The majority (89%) senior UK IT leaders report that managing the growing identity footprint is challenging, which falls in line with the global figure, and reflects the scale and complexity of modern security environments. This consensus masks a specific UK pressure point: more than half (52%) of UK respondents cite AI-driven attacks as a key driver of increased security pressure, the highest figure among European markets surveyed.

Identity authority is often distributed across systems, with no single cybersecurity control plane. Globally, 96% cited disconnected or poorly integrated security tools as creating exploitable gaps. In the UK, 67% of respondents identify this to a moderate or great extent, above the global figure of 63%, which points to integration complexity as a persistent challenge for UK security teams.

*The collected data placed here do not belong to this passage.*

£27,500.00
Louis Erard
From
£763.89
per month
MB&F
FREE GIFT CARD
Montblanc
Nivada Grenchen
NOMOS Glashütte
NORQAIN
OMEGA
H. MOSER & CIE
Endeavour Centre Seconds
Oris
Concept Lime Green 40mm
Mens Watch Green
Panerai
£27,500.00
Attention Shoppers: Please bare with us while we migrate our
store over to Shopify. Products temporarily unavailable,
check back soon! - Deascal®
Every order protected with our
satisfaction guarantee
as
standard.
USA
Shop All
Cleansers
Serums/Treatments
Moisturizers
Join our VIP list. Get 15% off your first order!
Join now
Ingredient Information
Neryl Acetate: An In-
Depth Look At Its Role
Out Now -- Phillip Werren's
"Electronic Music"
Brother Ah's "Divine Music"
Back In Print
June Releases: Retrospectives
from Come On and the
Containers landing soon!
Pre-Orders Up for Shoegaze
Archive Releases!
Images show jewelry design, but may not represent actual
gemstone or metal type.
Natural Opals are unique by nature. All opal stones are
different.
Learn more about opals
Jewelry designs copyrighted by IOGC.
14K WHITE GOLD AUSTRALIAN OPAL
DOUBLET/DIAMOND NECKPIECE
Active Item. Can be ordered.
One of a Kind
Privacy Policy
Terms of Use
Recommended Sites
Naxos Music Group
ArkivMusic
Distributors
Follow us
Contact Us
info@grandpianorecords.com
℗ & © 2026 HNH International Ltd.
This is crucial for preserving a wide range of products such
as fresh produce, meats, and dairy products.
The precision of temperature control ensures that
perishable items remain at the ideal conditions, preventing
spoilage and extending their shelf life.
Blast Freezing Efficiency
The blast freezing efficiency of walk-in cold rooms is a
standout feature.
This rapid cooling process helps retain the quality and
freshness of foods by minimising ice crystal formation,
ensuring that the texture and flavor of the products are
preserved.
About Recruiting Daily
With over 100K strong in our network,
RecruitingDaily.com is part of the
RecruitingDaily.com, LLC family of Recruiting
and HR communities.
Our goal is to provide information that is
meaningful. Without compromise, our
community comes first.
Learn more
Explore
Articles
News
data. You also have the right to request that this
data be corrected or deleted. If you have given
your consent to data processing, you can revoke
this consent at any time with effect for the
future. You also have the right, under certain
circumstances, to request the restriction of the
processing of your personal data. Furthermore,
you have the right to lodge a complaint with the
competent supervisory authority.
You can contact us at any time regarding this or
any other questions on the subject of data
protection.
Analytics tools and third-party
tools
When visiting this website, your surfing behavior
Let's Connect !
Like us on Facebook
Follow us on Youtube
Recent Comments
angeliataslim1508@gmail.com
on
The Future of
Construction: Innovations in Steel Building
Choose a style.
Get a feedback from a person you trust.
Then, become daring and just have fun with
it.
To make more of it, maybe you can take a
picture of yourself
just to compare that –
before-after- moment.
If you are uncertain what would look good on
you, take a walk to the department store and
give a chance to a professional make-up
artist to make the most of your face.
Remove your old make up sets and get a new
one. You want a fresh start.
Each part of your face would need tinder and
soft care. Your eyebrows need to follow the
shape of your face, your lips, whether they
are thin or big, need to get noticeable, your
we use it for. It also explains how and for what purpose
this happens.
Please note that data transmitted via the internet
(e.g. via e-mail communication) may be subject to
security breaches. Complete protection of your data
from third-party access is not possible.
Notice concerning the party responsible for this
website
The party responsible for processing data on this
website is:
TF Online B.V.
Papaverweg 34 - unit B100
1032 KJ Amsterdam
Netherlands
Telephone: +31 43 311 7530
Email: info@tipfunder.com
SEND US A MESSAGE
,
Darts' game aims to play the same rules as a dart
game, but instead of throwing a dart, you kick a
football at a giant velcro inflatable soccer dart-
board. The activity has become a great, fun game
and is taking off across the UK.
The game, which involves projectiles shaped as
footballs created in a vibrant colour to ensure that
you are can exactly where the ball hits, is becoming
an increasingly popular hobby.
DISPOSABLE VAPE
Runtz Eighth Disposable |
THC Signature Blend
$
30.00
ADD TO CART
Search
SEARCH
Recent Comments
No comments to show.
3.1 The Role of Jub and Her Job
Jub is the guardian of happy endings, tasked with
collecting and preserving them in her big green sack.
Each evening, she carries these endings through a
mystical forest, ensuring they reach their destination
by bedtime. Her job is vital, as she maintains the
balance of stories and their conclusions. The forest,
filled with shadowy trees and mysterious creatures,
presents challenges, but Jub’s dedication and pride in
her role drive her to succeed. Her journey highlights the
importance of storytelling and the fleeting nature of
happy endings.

UK organisations lead European peers on real-time detection, with 33% identifying credential misuse within minutes – above the global average of 28%. A further 51% detect within hours. However, 14% still take days or longer to identify unauthorised privileged access, representing a meaningful residual risk. 

As AI adoption accelerates, new governance gaps emerge. 43% of respondents globally identify AI-related NHI management and security as a top identity governance gap, a figure matched closely by UK respondents at 40%. As AI agents and machine accounts proliferate within UK enterprise environments, the absence of unified governance over non-human identities is creating an expanding attack surface.

Over half (56%) of respondents are concerned about employees inadvertently exposing sensitive information to AI systems, with 55% of UK respondents identifying this as a leading AI security gap. UK organisations also register the highest concern among European markets about AI-driven social engineering and impersonation at 40%, well above the global average of 35%, reflecting heightened awareness of AI-assisted deception as a threat vector. 

A lack of visibility into the AI tools employees use was identified as a significant governance gap by 42% of organizations. This sits alongside a broader picture of third-party risk: 34% of UK respondents identify incidents involving third-party vendors or suppliers as a source of increased security pressure, above both the global average of 28% and the figures recorded in Germany and France, highlighting the supply chain dimension of identity risk for UK enterprises.

UK respondents present a picture of above-average threat awareness combined with growing but uneven defensive capability. Over a quarter (27%) report attacks occurring at least weekly. Investment intent is ahead of many markets: 50% of UK respondents are prioritising AI security tools over the next 12 months and 38% plan investment in passwordless or passkey authentication, the highest figure among European markets in the study.

Darren Guccione, CEO and Co-founder of Keeper Security, said: “AI agents, service accounts and machine identities radically outnumber human users in many environments. Most organisations lack the capabilities in their current identity security stack to govern them. Every unmanaged identity is a prime target for attackers. Given the accelerated proliferation of AI and machine identities within enterprise infrastructure, the implementation of pervasive identity governance with real-time detection and least-privilege enforcement is essential.”